|
Getting your Trinity Audio player ready...
|
The maiden edition of BusinessDay’s Top 100 Companies in Nigeria report is set for release this Thursday, April 26, and will be available at the annual Capital Markets Conference and Investors Forum holding at the prestigious Intercontinental Hotel, Lagos.
Anchored by BusinessDay Research & Intelligence Unit (BRIU), the report provides in-depth analysis and assessment of the largest corporate entities in Nigeria, based on several parameters, including market value, as well as other indices such as liquidity, balance sheet size, average five-year growth rates in key financial figures, products and services offered and their contributions to the country’s GDP in the last five years.
The report is also a compendium of the “Who is Who of Corporate Boardrooms in Nigeria” containing the profiles of the Board of Directors tasked with the oversight of each Company’s financial and business activities, as well as the leadership of each of the top 100 Organisations on our list. Subsequently, each profile of the 100 Companies contains information on their respective Boards highlighting key qualifications, expertise and experience of each member.
In addition to the Board membership, the Report contains salient information on each Company including highlights on their financial figures and key ratios including profitability; the level of board diversity, shareholding structure, and the interests of the directors, among others.
It will interest you to know that the Top 25 percent of the Companies that made our 2017 list were collectively responsible for approximately 45 percent of the N4.36 trillion gained in Nigeria’s equity markets in the year under review.
In addition to listed Companies, the publication also covers unquoted companies including FrieslandCampina WAMCO Plc and CHI Nigeria Limited. Other unquoted entities which fall into the category of the largest companies in Nigeria include MTN Nigeria Plc, NBC (Coca Cola), Seven Up Bottling Company, among others. BusinessDay Research relied on estimates to arrive at financial data for some of the abovementioned Companies.
Sources of data and information for the Report include in-house analysis via our Research & Intelligence Unit, news sources and trading updates from reliable channels including BusinessDay Newspaper; annual reports and financial statements, analysis of market capitalisation figures, company websites, unaudited quarterly results, in addition to other trusted sources.
Overall, the 100 Companies in this publication have been segmented according to the sectors in which they operate. Subsequently, the sectors covered in the top 100 report include Consumer Goods, Insurance, Banking, Financial Services, Insurance, Energy, Technology, among others.
The information used in the report is gleaned from the above mentioned sources with the latest information derived as at March 30, 2018.

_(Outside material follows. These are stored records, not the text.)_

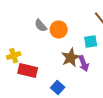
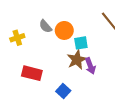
cyan square: (91, 42) -> (81, 43), moved
yellow cross: (14, 56) -> (17, 38), moved

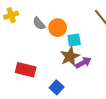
yellow cross: (17, 38) -> (11, 15), moved
purple arrow: (90, 66) -> (83, 63), turned -98

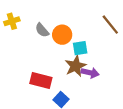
purple arrow: (83, 63) -> (90, 73), turned 42
red rectangle: (26, 70) -> (41, 81), moved

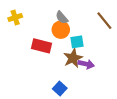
gray semicircle: (42, 30) -> (62, 17), moved
red rectangle: (41, 81) -> (42, 46), moved

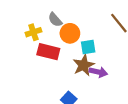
yellow cross: (15, 17) -> (33, 32), moved
gray semicircle: (62, 17) -> (55, 20), moved

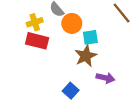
red rectangle: (48, 52) -> (37, 41), moved
purple arrow: (98, 72) -> (105, 78), moved

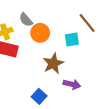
cyan square: (90, 37) -> (72, 39), moved

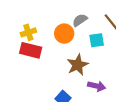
gray semicircle: (26, 20) -> (80, 20), moved, turned 96

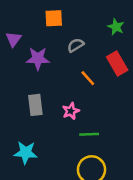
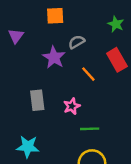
purple star: (38, 59) -> (54, 57), moved, turned 30

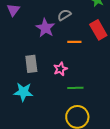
orange line: (88, 74) -> (74, 42), turned -48
cyan star: (28, 147) -> (23, 92), moved

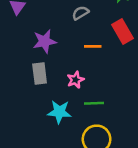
purple star: (45, 28) -> (45, 41), moved, turned 30
cyan star: (23, 92) -> (59, 112), moved

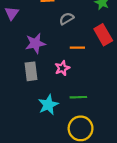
pink star: (75, 80) -> (62, 68), moved
cyan star: (59, 112) -> (48, 105), turned -30

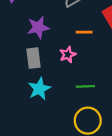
cyan star: (48, 105) -> (39, 89), moved

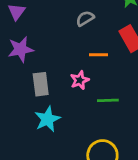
purple star: (38, 27) -> (21, 49), moved
green line: (85, 86) -> (108, 100), moved

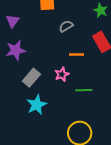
gray rectangle: (41, 84) -> (31, 78), turned 48

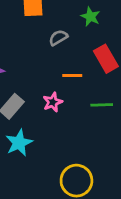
green star: (101, 10) -> (90, 17), moved
green line: (84, 90) -> (102, 105), moved

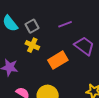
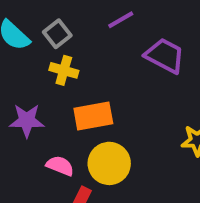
orange rectangle: (58, 60) -> (93, 116), moved, turned 30

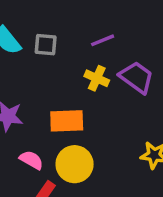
gray square: (57, 34) -> (46, 45), turned 35
yellow cross: (64, 70) -> (97, 78), moved

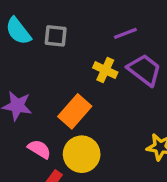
purple line: (103, 40) -> (125, 33), moved
orange rectangle: (67, 121) -> (75, 111), turned -48

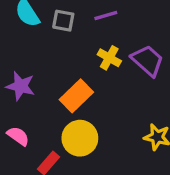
purple line: (125, 33) -> (106, 15), moved
pink semicircle: (39, 149) -> (18, 136), moved

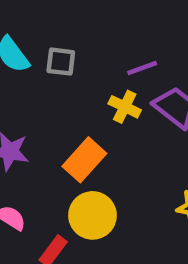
purple line: (106, 15) -> (142, 68), moved

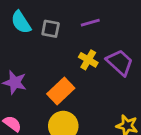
purple line: (142, 68) -> (90, 23), moved

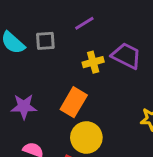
yellow cross: (88, 60) -> (93, 62), turned -30

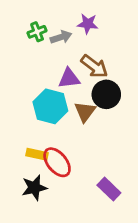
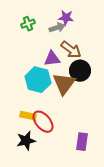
gray arrow: (61, 37) -> (57, 28), moved
brown triangle: (85, 112) -> (64, 84), size x1.4
purple rectangle: (109, 189) -> (82, 142), turned 54

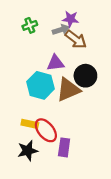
brown arrow: (71, 50) -> (76, 39), moved
brown triangle: (64, 84) -> (68, 90), turned 30
purple rectangle: (82, 142) -> (64, 147), moved

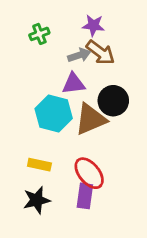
gray arrow: (61, 30) -> (79, 55), moved
red ellipse: (46, 130) -> (89, 173), moved

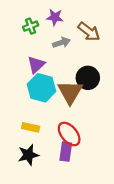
purple star: (93, 25) -> (55, 17), moved
brown arrow: (100, 52) -> (89, 32), moved
purple triangle: (74, 84) -> (36, 65), moved, turned -36
brown triangle: (91, 119) -> (70, 92), turned -36

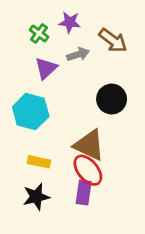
green cross: (31, 26) -> (39, 33), turned -32
purple triangle: (36, 65) -> (46, 68), moved
cyan hexagon: (42, 88) -> (31, 112), moved
brown triangle: (70, 92) -> (89, 145), moved, turned -36

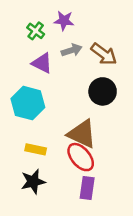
brown arrow: (113, 40) -> (104, 54), moved
purple triangle: (46, 68) -> (42, 63), turned -50
purple rectangle: (84, 193) -> (87, 188), moved

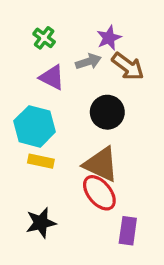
purple star: (64, 21) -> (109, 38), moved, turned -30
black circle: (103, 91) -> (107, 112), moved
yellow rectangle: (36, 149) -> (41, 161), moved
purple rectangle: (87, 188) -> (128, 231), moved

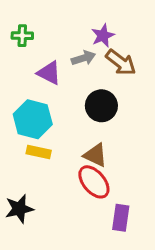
green cross: (44, 38) -> (22, 36), moved, turned -36
brown triangle: (101, 164) -> (95, 155), size x0.7
black star: (41, 223) -> (19, 209), moved

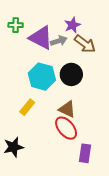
purple triangle: (49, 73) -> (41, 38), moved, size x1.4
cyan hexagon: (33, 119) -> (42, 77), moved
yellow rectangle: (39, 152) -> (27, 107), turned -63

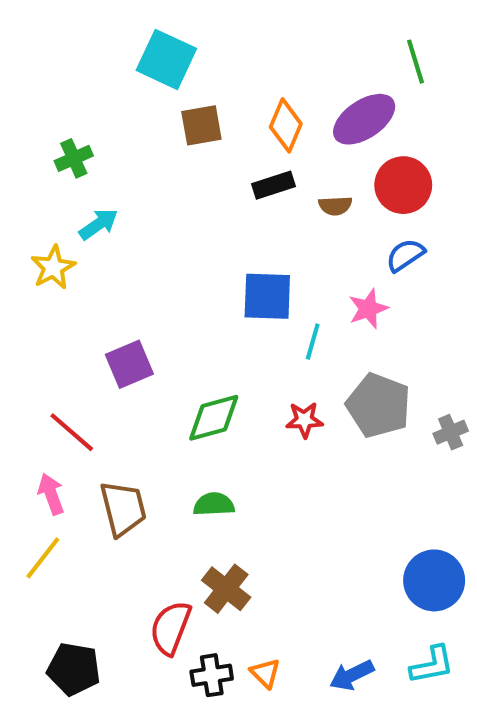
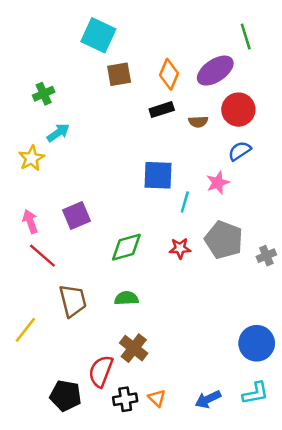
pink arrow: (51, 494) -> (30, 222), moved
black pentagon: (74, 669) -> (66, 396), moved

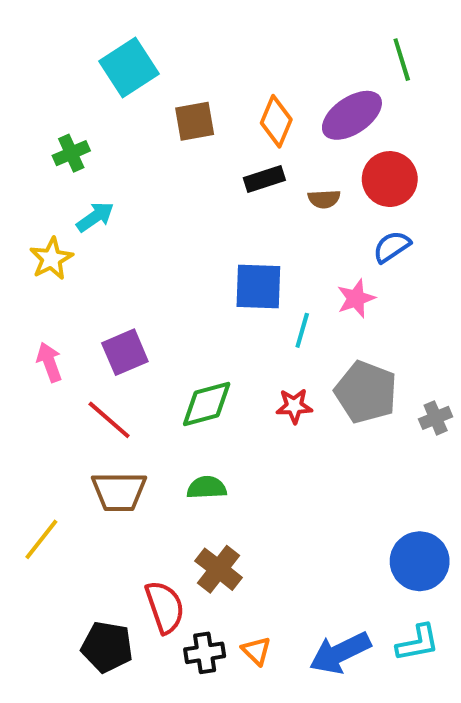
cyan square: (98, 35) -> (129, 68), moved, turned 32
red line: (42, 256) -> (109, 420), moved
brown trapezoid: (73, 301) -> (119, 492), turned 104
red semicircle: (101, 371) -> (165, 607), turned 140
blue arrow: (208, 399) -> (340, 653), size x1.4

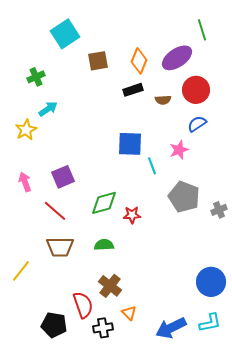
cyan line: (302, 330) -> (152, 166), turned -36
red star: (294, 406) -> (132, 215), moved
orange triangle: (256, 651) -> (129, 313), moved

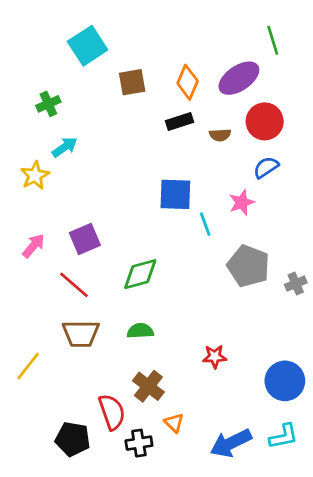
pink arrow: (25, 182) -> (34, 246), turned 60
red star: (132, 215) -> (215, 357), moved

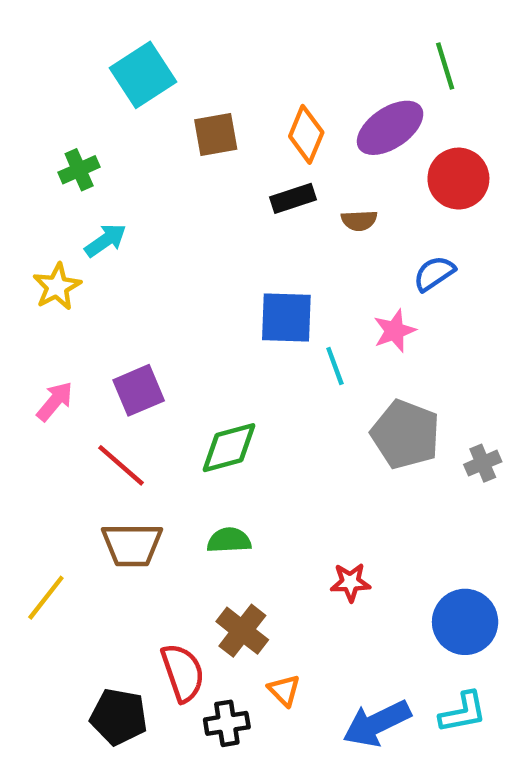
red circle: (265, 121) -> (458, 179), moved

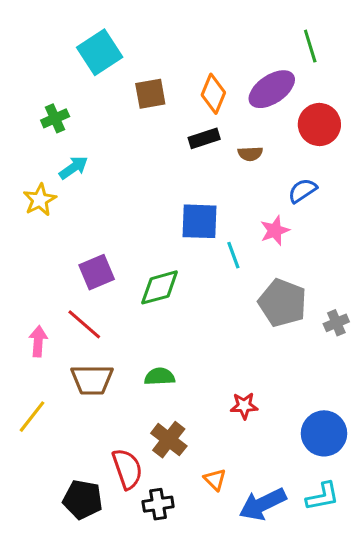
pink arrow: (55, 401) -> (38, 341), moved, turned -36
green diamond: (229, 448) -> (160, 287), moved
orange triangle: (284, 690) -> (215, 480), moved

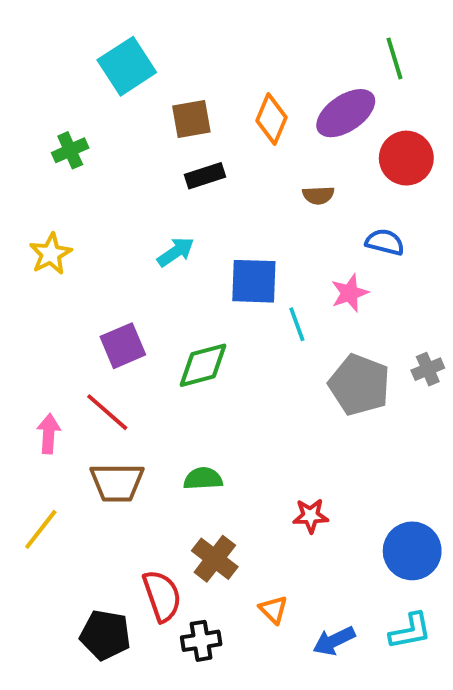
black rectangle: (204, 138) -> (205, 176), moved
cyan arrow: (73, 168) -> (176, 252), moved
blue semicircle: (302, 191) -> (385, 242), turned 48
gray cross: (336, 323) -> (428, 369), moved
blue arrow: (263, 504) -> (334, 641), size x0.7

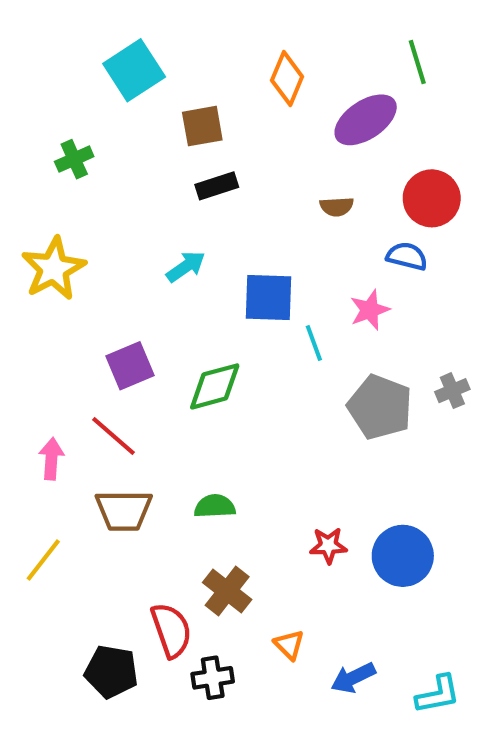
orange diamond: (271, 119) -> (287, 79), moved
red circle: (406, 158) -> (432, 198), moved
yellow star: (51, 254) -> (54, 269), size x1.4
blue circle: (412, 551) -> (403, 556), moved
cyan L-shape: (410, 631) -> (438, 694), moved

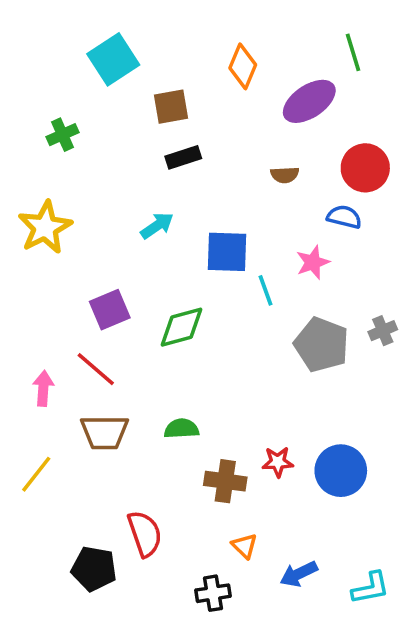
brown cross: (227, 591) -> (225, 481), moved, turned -30
black cross: (213, 678) -> (213, 593), moved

The importance of this report cannot be overemphasized. In 2016, the country’s economy plunged into its first recession in almost three decades. The recession was largely blamed on the sharp drop in crude oil prices and a poor policy response. However, the recovery from growth has also been largely linked to the recovery in crude oil prices as economic growth has remained anaemic in the non-oil sector due to a reluctance to push macro-economic reforms.
Nigeria’s non-oil economy grew 1.5 percent year on year (YOY) in the fourth quarter of 2017, its strongest performance since 2015, according to GDP data from the National Bureau of Statistics (NBS). This is a reversal of the non-oil sector’s negative growth of -0.76 percent recorded in the third quarter of 2017 and more than twice the average growth rate recorded in the first and second quarter of 2017.
Overall economic growth for 2017 was 0.83 percent on account of the 8.68 percent growth in the oil sector. Even though the oil sector accounts for less than 10 percent of the country’s economic output, the non-oil sector remains highly dependent on the dollars earned from the sector, which contributes more than 90 percent of export revenue.